===== Dataset extract =====

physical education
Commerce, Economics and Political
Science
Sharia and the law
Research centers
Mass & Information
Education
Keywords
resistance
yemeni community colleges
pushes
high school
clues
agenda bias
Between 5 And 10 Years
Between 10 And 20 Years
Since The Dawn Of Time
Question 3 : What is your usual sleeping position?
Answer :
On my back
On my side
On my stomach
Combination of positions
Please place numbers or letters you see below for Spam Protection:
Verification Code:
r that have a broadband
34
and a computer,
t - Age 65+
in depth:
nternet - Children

=====
===== Dataset extract =====

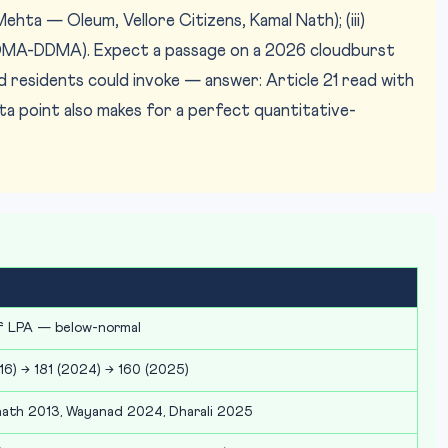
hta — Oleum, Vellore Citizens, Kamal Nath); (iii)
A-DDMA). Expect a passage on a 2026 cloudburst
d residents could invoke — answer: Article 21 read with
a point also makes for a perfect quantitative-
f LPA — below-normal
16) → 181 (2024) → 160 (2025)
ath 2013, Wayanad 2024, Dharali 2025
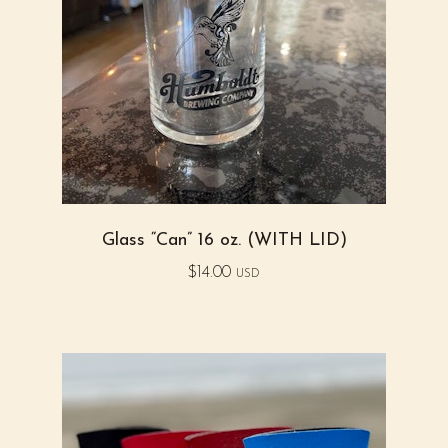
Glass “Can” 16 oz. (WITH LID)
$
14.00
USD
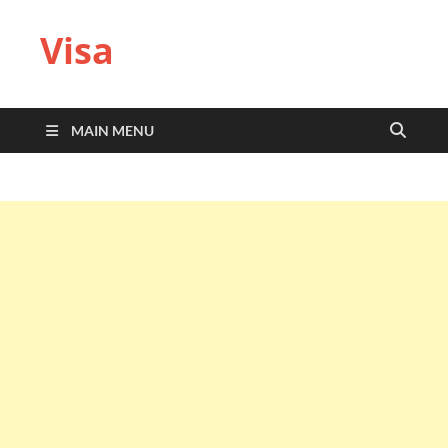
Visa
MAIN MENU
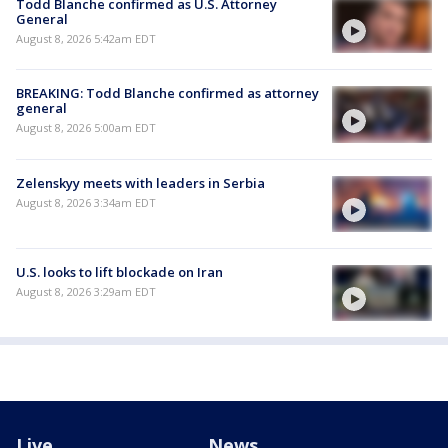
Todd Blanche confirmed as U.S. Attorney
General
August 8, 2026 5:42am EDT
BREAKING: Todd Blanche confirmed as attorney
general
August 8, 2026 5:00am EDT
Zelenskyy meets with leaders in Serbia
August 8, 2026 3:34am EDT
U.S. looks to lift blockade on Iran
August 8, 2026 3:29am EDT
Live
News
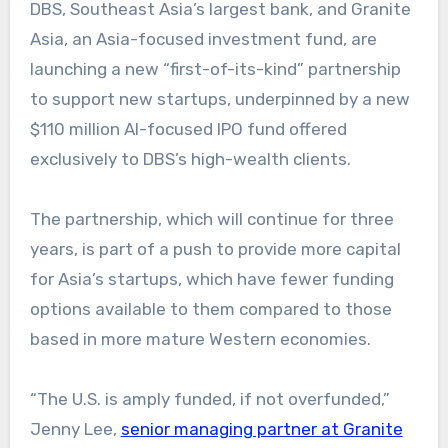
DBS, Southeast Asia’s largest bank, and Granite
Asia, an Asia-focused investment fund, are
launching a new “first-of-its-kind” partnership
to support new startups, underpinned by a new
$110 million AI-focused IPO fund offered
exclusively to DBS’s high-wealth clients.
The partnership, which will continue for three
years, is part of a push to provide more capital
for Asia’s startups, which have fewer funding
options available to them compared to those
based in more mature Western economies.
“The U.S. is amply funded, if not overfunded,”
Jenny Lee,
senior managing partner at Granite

=====

**The problem:** In the listing above, transcribe exactly everything from the line containing "to support new startups, underpinned by a new" down to the line containing "senior managing partner at Granite", including both and nothing more.

**Task output:**
to support new startups, underpinned by a new
$110 million AI-focused IPO fund offered
exclusively to DBS’s high-wealth clients.
The partnership, which will continue for three
years, is part of a push to provide more capital
for Asia’s startups, which have fewer funding
options available to them compared to those
based in more mature Western economies.
“The U.S. is amply funded, if not overfunded,”
Jenny Lee,
senior managing partner at Granite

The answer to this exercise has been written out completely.